How do artists remember their dead?
For the friends of Stretch Adam, it was about following in the traditions of his adopted home.
And it looked like something you’d expect to see in New Orleans, but I was actually walking in a funeral parade here in Detroit in the city’s New Center neighborhood on a Sunday afternoon last October.
Lead by members of the Detroit Party Marching Band, about 60 mourners blocked traffic as they walked across Woodward Avenue.
They marched to remember their friend Adam Shellabarger — better known to friends as Stretch — who passed away at the age of 35 last September.
“With loss, you have to take things and create things out of it. Otherwise, you’ll go mad.” – Jessica Care Moore, poet
A resident of the storied alternative arts venue the Crow Manor on the city’s west side, Stretch was an integral part of Detroit’s underground arts and culture scene that celebrates activism through independent art, performances and house shows. As a local comedian, he founded and hosted the regular stand-up night “Mothra” hosted at PJ’s Lager House in Corktown that quickly became a proving ground for young comics.
Stretch had been living in the Big Easy with his fiancé when he died, but his family and friends held a memorial in Detroit at the Tangent Gallery.
Click the player to hear Ryan Patrick Hooper’s feature on grieving artists and Jessica Care Moore’s performance of “Where Are The People?”
It felt more like a festival than a memorial.
There were hundreds of people — from Stretch’s brothers and parents to acquaintances he had made from all walks of life.
The food and beer were flowing. A non-stop soundtrack of live performances rang through the venue, ranging from stand-up comedy to local musicians performing tributes to Stretch with mourners singing along at the top of their lungs.
Signs of Stretch’s creative life were scattered all over the memorial — all dotted with the punk, DIY-aesthetic that permeated throughout his work.

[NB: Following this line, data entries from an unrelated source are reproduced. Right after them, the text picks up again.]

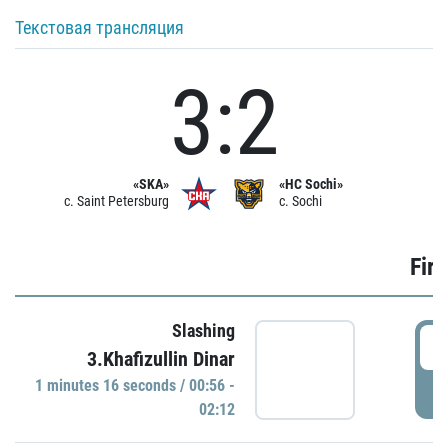
Текстовая трансляция
3:2
«SKA»
«HC Sochi»
c. Saint Petersburg
c. Sochi
Firs
Slashing
0
3.Khafizullin Dinar
1 minutes 16 seconds / 00:56 -
P
02:12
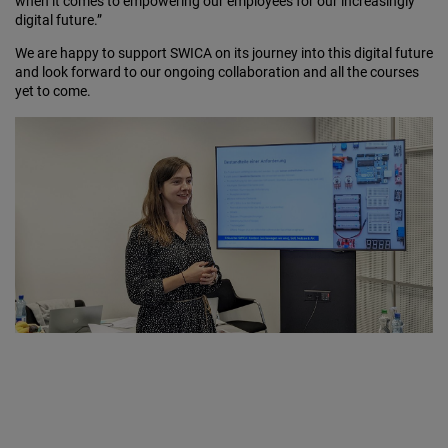
when it comes to empowering our employees for our increasingly
digital future.”
We are happy to support SWICA on its journey into this digital future
and look forward to our ongoing collaboration and all the courses
yet to come.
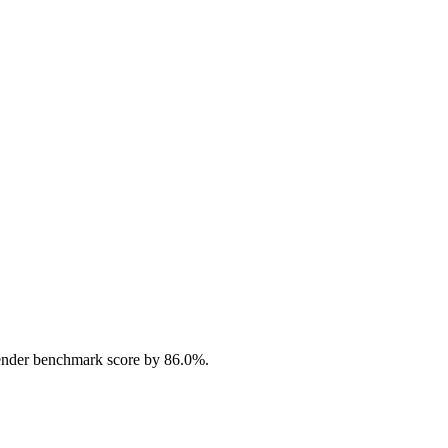
ender benchmark score by 86.0%.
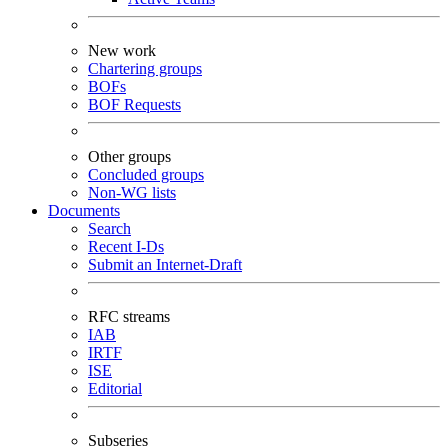
New work
Chartering groups
BOFs
BOF Requests
Other groups
Concluded groups
Non-WG lists
Documents
Search
Recent I-Ds
Submit an Internet-Draft
RFC streams
IAB
IRTF
ISE
Editorial
Subseries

A friend had reprinted a zine Stretch had made when he was a teenager. Homemade buttons featuring his designs were available for people to grab and take home.
And out of his loss, new art was made — including a cassette tape filled with voicemails from Stretch and his own music.

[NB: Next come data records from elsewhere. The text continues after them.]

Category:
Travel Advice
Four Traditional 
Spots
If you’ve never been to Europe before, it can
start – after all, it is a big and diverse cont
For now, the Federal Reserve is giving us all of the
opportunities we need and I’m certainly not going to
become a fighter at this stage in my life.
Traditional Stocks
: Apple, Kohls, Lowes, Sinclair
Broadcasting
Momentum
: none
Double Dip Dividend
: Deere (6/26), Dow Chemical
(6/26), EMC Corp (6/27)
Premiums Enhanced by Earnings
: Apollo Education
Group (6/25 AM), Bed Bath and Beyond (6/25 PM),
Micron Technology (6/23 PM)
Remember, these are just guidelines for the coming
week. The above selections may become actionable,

The outpouring of love and creativity made me think about how the loss of an artist can create new artwork to fill the void left behind.
Call it the art of losing someone.
Keeping the Cass Corridor Spirit Alive
Detroit poet Jessica Care Moore has confronted death in her work before.

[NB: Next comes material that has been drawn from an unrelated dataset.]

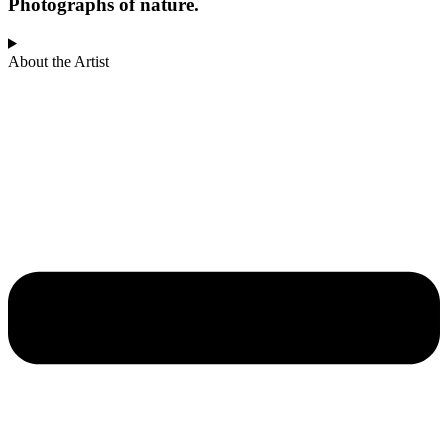
Photographs of nature.
About the Artist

“I lost my father in 1994 and I’ve been writing about that ever since,” says Moore. “Sometimes when I feel like I’ve lost Detroit, I write a poem for Detroit to keep it back alive. With loss, you have to take things and create things out of it. Otherwise, you’ll go mad.”
Shortly after the death of Stretch Adams, Moore’s friend and fellow artist Kwame Beard died in a motorcycle accident. He was 38-years-old.
Beard was talented with all things tech and had designed posters and flyers for Moore’s annual “Black Women Rock” event.
He lived in an apartment in the Cass Corridor overlooking Second Avenue.
Everybody in the neighborhood knew him simply as “Q.”
“I saw him all the time on his motorcycle,” says Moore. “He was beautiful. His smile could melt you. He was just this quirky spirit. He was special to everybody. He was loved.”
At an event honoring the 2019 Knight Arts Challenge Detroit winners — a series of grants designed to benefit local artists — Moore was invited to perform a poem.
With the ceremony happening just a few blocks from Q’s apartment less than a week after his death, Moore decided to perform her poem “Where Are The People?” and dedicate it to her friend.
“We were right there in the middle of Cass Corridor,” says Moore. “This is where I lift my brother up.”
“Q represents a metaphor for what Detroit is and what we need to hold on to. We cannot let those kind of energies.” – Jessica Care Moore, poet
Moore says she found parallels between Q’s death and the changes happening in the neighborhood he lived in. Once known as the Cass Corridor, Moore lamented its rebranding to Midtown and wondered how losing Q’s creative spirit would further change the neighborhood fabric.
“That wasn’t an easy-to-swallow poem for everybody,” says Moore. “That poem is really calling out this newness and saying where are the people who built this city? People like my daddy, who built it as a construction worker and put cement on the ground.”
Moore performed with the poem “Where Are The People?” at the WDET studios with guitarist Trey Simon. She dedicated it once again to Kwame “Q” Beard, who Moore has dubbed “the King of Cass Corridor.”
“It doesn’t even seem real that somebody like that can be gone, but that’s what I’m saying — Q represents a metaphor for what Detroit is and what we need to hold on to,” says Moore. “We cannot let those kind of energies be swept under the rug and let them pass away and not call his name and talk about him because that’s what makes Detroit great — that we have people like Q.”